Curiously, most Indians willingly converted to the Catholic religion that was forced upon them by the landowners. A big reason for this is the miracle of Guadalupe. In 1531 an Indian by the name of Juan Diego claimed to have been visited by the Virgin Mary, but she had dark skin, like his own. The story goes that he brought roses from the Virgin to the Bishop in his cloak. When he stood in front of the Bishop and dropped the roses from the cloth, the portait of a dark-skinned Mary had appeared on it. The event was recognized as a miracle by the Catholic Church and the cloak is still on display in the new Basilica of Guadalupe in Mexico City. This cult of the Virgin of Guadalupe by Mexican literary men during the latter part of the 16th and all of the 17th centuries presents two interesting phases. In Guadalupe there was, in pre-Columbian days, one of the most popular of native shrines. This shrine, a few years after the Conquest, was suddenly changed into a Christian sanctuary, on account of the reputed miraculous appearance, near the sacred well of the Aztecs, of the Virgin herself, to Juan Diego, an Indian, whom she commissioned to bear a message to the archbishop of Mexico, stating that she desired erected, on the hill top, above the well, a chapel dedicated to her worship. This chapel was duly built ; and, since that day, the thousands of Indians who flock to it annually have made of it a most interesting depository of the mingled faiths of the aboriginal races and their Spanish conquerors. The literature that grew up around this historic shrine was, therefore, further removed in form, spirit and execution from that of Spain than any other class of writing emanating from Mexican sources.
The encouragement of literature and art, the beautifying of the cities and towns, the extension of great highways of commerce, the improvement of harbors, the establishment of high schools, colleges and a provincial university and the practical eradication of the native religion with its human sacrifices were far-reaching benefits which Spain bestowed upon Mexico. But the evils of her administration outran the good. The establishment of peonage and the concentration of the Indians in centres, towns, camps or ranches under the pretense of civilizing and Christianizing them soon destroyed all the machinery of the native civilization. The masses of the population, their aboriginal laws and codes of morality gone by the board, soon lost their pride of race and descended to a condition of slavery bringing with it debauchery, a loss of interest in life and a consequent loss of ambition.

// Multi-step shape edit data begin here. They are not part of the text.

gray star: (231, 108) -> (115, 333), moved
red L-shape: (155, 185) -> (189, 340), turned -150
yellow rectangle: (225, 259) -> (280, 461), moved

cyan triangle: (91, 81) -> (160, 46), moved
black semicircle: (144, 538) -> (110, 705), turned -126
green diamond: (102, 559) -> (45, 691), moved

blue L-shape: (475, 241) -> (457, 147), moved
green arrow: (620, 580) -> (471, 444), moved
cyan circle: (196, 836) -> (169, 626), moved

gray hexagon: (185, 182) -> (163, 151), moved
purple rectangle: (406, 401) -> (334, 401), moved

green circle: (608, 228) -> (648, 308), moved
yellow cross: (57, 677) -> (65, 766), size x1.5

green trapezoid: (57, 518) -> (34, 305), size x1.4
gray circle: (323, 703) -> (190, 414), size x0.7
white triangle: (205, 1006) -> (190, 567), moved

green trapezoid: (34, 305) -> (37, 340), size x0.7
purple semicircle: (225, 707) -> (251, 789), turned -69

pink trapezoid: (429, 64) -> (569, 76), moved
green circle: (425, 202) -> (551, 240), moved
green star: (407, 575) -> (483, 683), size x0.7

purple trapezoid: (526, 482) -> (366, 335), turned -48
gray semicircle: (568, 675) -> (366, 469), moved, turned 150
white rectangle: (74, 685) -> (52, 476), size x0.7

These and scores of other abuses created discontent throughout the viceroyalty, which was destined to show itself in vigorous protests and insurrection against Spanish authority. An unsuccessful revolutionary plot in the capital in 1808 was followed by the uprising of Hidalgo, the patriot priest of Dolores, on 16 Sept. 1810. Hidalgo, after a wonderfully successful initial campaign which brought him, with an army of 100,000, almost to the gates of the capital, was finally defeated, captured and executed the following year. The war of liberation dragged on with varying success until 1821, when the life of independent Mexico began.